Consider a general first order nonlinear partial differential equation of the form (the so called Hamilton-Jacobi equation) $$H(x,u,Du) = 0 \qquad x\in\Omega,\qquad[1]$$ where $\Omega$ is open in $\mathbb{R}^n$, $H:\Omega\times \mathbb{R}\times{R}^n\to \mathbb{R}$ is continuous and $u:\Omega\to \mathbb{R}$ is a function, $Du$ is the gradient of $u$.
We say that a continuous function $u:\Omega\to\mathbb{R}$ is a viscosity subsolution of $[1]$ if for every $\phi\in C^1(\Omega)$ such that $u-\phi$ has a local minimum at $x\in \Omega$ one has $$H(x,u(x),D\phi(x)) \leq 0.$$
Similarly, we say that a continuous function $u:\Omega\to\mathbb{R}$ is a viscosity supersolution of $[1]$ if for every $\phi\in C^1(\Omega)$ such that $u-\phi$ has a local maximum at $x\in \Omega$ one has $$H(x,u(x),D\phi(x)) \geq 0.$$
I know that, for a fixed continuous function $u$, it is possible that for some $x \in \Omega$, there are no admissible test functions $\phi$ in the definition of viscosity sub- or supersolution. By the way it turns out the set of points at which there are admissible test functions is dense in $\Omega$.
My question is the following: how to prove that, given $u$, there exist at least one $x \in \Omega$ for which we can find $\phi\in C^1(\Omega)$ such that $u-\phi$ has a local maximum (respect.maximum) at $x\in \Omega$?
Here is a short argument proving density of the set of points at which admissible test functions exist.

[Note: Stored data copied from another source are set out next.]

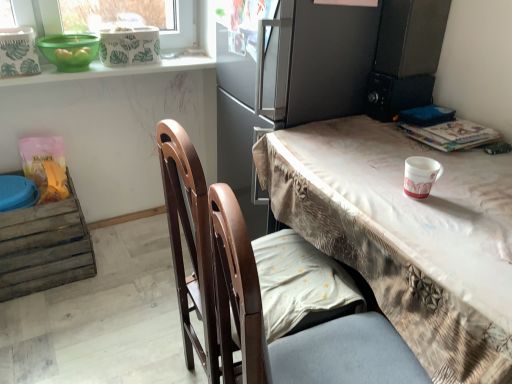 Find the location of a particular element. free space above floral-patterned fabric table at right (from a real-world perspective) is located at coordinates (406, 184). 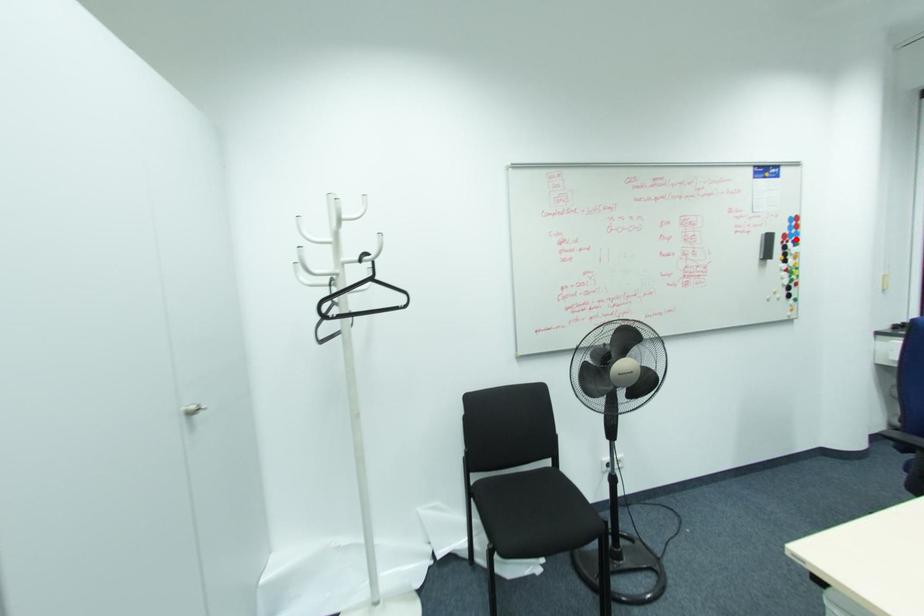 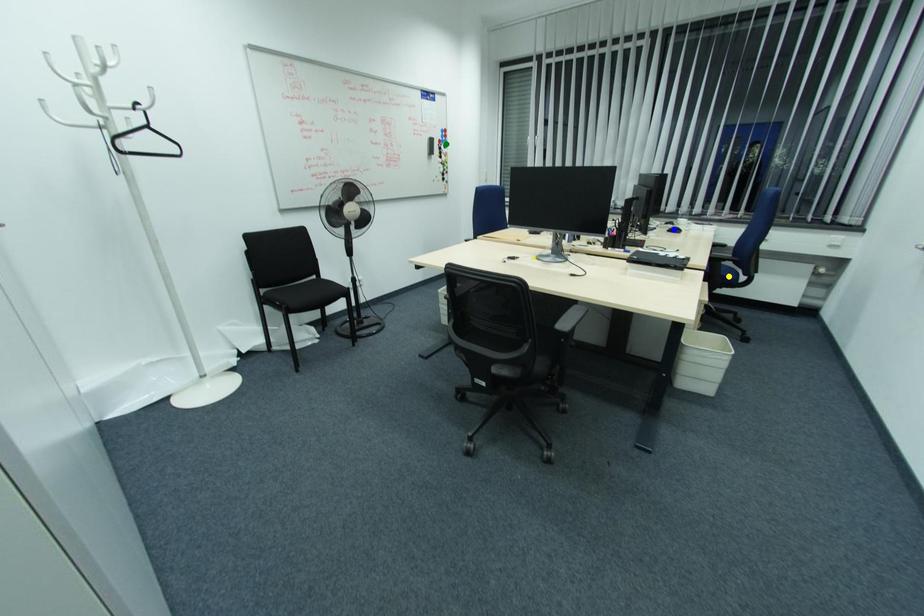 Question: I am providing you with two images of the same scene from different viewpoints. A red point is marked on the first image. You are given multiple points on the second image. Which spot in image 2 lines up with the point in image 1?

Choices:
 (A) blue point
 (B) green point
 (C) yellow point

Answer: (B) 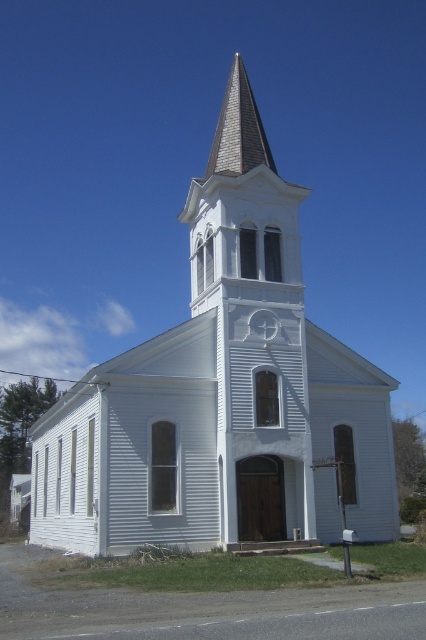 Does white wooden church at center have a smaller size compared to gray shingles steeple at center?

Incorrect, white wooden church at center is not smaller in size than gray shingles steeple at center.

Does point (227, 532) come farther from viewer compared to point (236, 157)?

That is False.

At what (x,y) coordinates should I click in order to perform the action: click on white wooden church at center. Please return your answer as a coordinate pair (x, y). This screenshot has height=640, width=426. Looking at the image, I should click on (222, 392).

Looking at this image, between gray shingles steeple at center and gray shingles at upper center, which one appears on the left side from the viewer's perspective?

Positioned to the left is gray shingles steeple at center.

Find the location of a particular element. gray shingles steeple at center is located at coordinates (241, 211).

Does white wooden church at center lie behind gray shingles at upper center?

That is False.

Does point (206, 243) lie in front of point (255, 148)?

Yes, point (206, 243) is closer to viewer.

This screenshot has height=640, width=426. I want to click on white wooden church at center, so click(x=222, y=392). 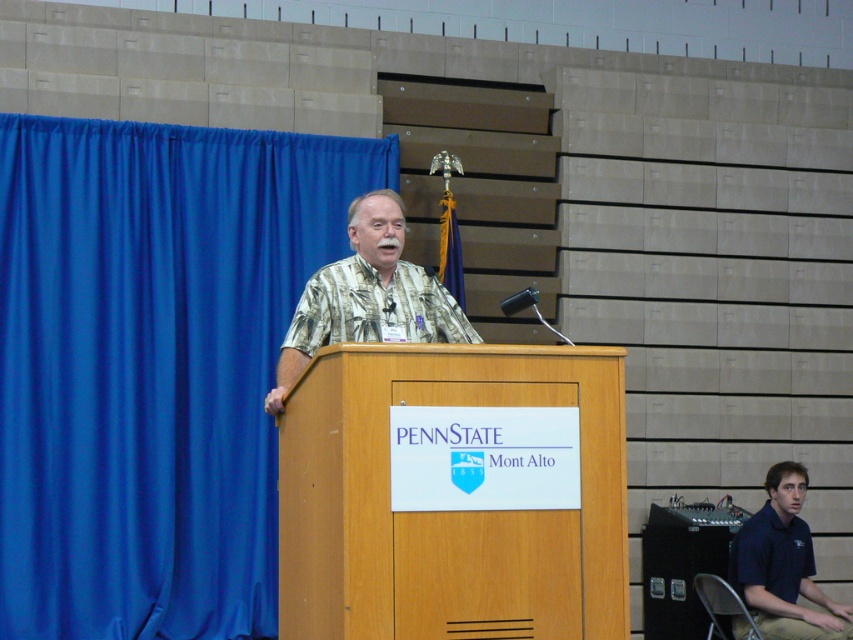 You are attending a lecture at Penn State Mont Alto and notice a specific point marked at coordinates [152,364]. Based on the scene description, where is this point located?

The point is located on the blue fabric curtain at left. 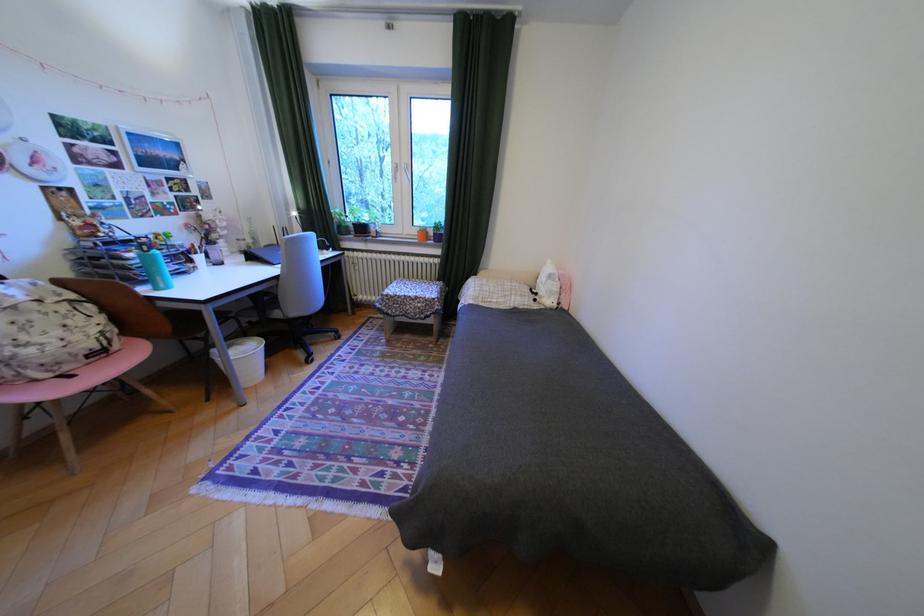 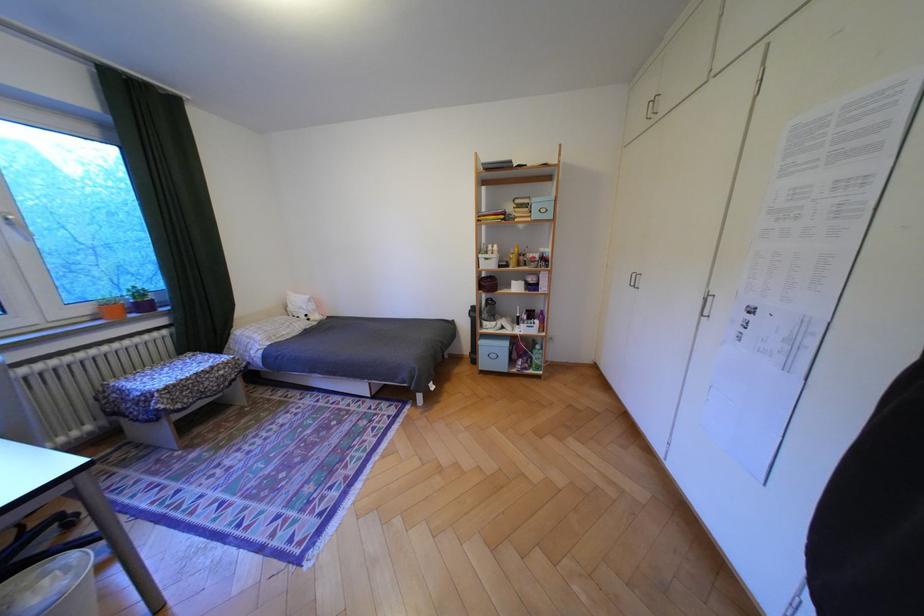 Question: I am providing you with two images of the same scene from different viewpoints. Which of the following objects are not visible in image2?

Choices:
 (A) white cabinet handle
 (B) light blue box
 (C) white window handle
 (D) none of these

Answer: (D)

The result requires some continuity of $u$ (semi-continuity is sufficient).
Let $u$ be continuous and bounded and fix $x_0$. For $\varepsilon>0$ small let $x_\varepsilon$ be a point at which
$$u - \frac{1}{\varepsilon}|x-x_0|^2$$
attains its max (this max exists because $u$ is continuous and bounded; here, upper semi-continuity of $u$ is actually sufficient). So there is an admissible test function for the subsolution property at $x_\varepsilon$. Now show that as $\varepsilon\to 0$ we have $x_\varepsilon \to x_0$, which establishes density.